These days, Norman devotes his main energy and focus to his growing company. Since his distinctive shark logo was introduced in 1989 while under contract with Reebok, he has become arguably the most successful athlete-turned-entrepreneur in history. On corporate retreats he speaks of the company’s “12-year horizon” and “200-year horizon,” because he wants his 50-some employees to share his vision for a brand that will stay relevant and endure beyond his lifetime. When he calls his 90-year-old father, Merv, in Brisbane, Australia, the elder Norman usually opens the conversation with “How’s the empire?”

At Tranquility, the emperor’s clothes are usually a tee shirt and shorts, but it doesn’t diminish the presence that for so many years popped off the television screen. As Norman strides down an elegant hallway to greet a visitor, the pale blue eyes still pierce, the hair is still flaxen and the face has retained its chiseled features. If anything, Norman seems more muscular and bronzed than during his playing days. Doubters can check him out on Instagram, along with the bronze bust of himself–commissioned by his wife, Kirsten, an interior designer—that now sits in his home office.

Norman moves through bright rooms accented with modern art, under a portico-covered courtyard adjacent to his 50-foot pool, to his Polynesian-style grill house, where the cool air under dark timbers evokes a temple-like feel. “Have had some good talks here,” he says, gesturing toward the slate table where guests from Bill Clinton to the late Seve Ballesteros to Rob O’Neill, the Seal Team 6 member who shot Osama Bin Laden, have rested their elbows.

Before sitting down, Norman points out two rows of towering palms at the bottom of the property, a paean to the original carriage way that existed before the island became the relaxing refuge for Vanderbilts, Rockefellers and Fords in the first half of the 20th century. In 1991 he was living about 20 miles south in Lost Tree Village in North Palm Beach, when his neighbor, Jack Nicklaus, told him about a special oceanfront property that a friend was putting on the market. “I drove up, saw it and bought it that afternoon for $4.9 million,” says Norman. Today it’s priced at $55 million.

It was one of the several times Nicklaus would help shape Norman’s life, most recently by giving him the news that the two-time winner of the Memorial Tournament presented by Nationwide had been chosen the 2017 Tournament Honoree.
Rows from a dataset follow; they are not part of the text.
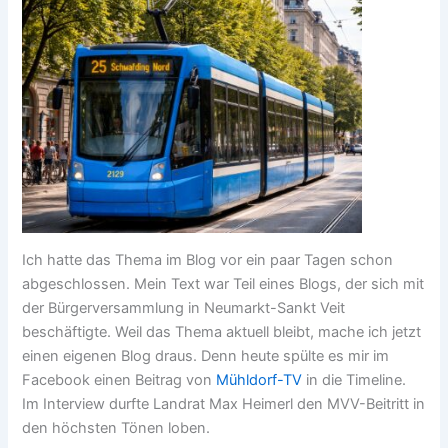
Ich hatte das Thema im Blog vor ein paar Tagen schon
abgeschlossen. Mein Text war Teil eines Blogs, der sich mit
der Bürgerversammlung in Neumarkt-Sankt Veit
beschäftigte. Weil das Thema aktuell bleibt, mache ich jetzt
einen eigenen Blog draus. Denn heute spülte es mir im
Facebook einen Beitrag von
Mühldorf-TV
in die Timeline.
Im Interview durfte Landrat Max Heimerl den MVV-Beitritt in
den höchsten Tönen loben.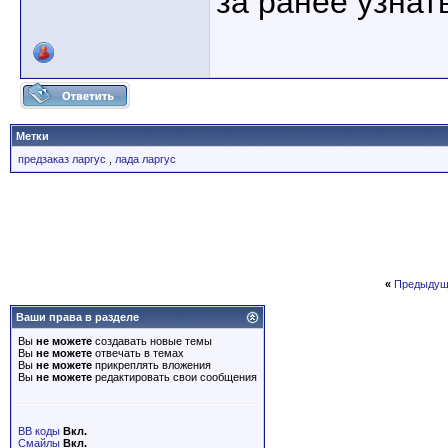
за ранее узнат
Метки
предзаказ ларгус
,
лада ларгус
«
Предыдущ
Ваши права в разделе
Вы
не можете
создавать новые темы
Вы
не можете
отвечать в темах
Вы
не можете
прикреплять вложения
Вы
не можете
редактировать свои сообщения
BB коды
Вкл.
Смайлы
Вкл.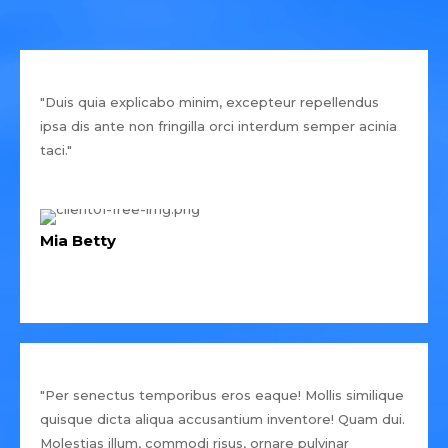
"Duis quia explicabo minim, excepteur repellendus
ipsa dis ante non fringilla orci interdum semper acinia
taci."
Mia Betty
"Per senectus temporibus eros eaque! Mollis similique
quisque dicta aliqua accusantium inventore! Quam dui.
Molestias illum, commodi risus, ornare pulvinar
“Jack has always been there for me,” says Norman. “When I started playing golf in 1971, I watched him on television in every major championship, right through his best years until I rst met him in 1976. I was always following his game to re ne my own game, and then following him for what he did in the business world. at roadmap, along with the friendship with him and his kids, has gone on for more than 40 years, which makes it very meaningful to receive Jack’s award.”

Waxing nostalgic puts Norman in a suitably reflective mood as he leans back in a rustic wooden chair, ruminating on his particular yin and yang.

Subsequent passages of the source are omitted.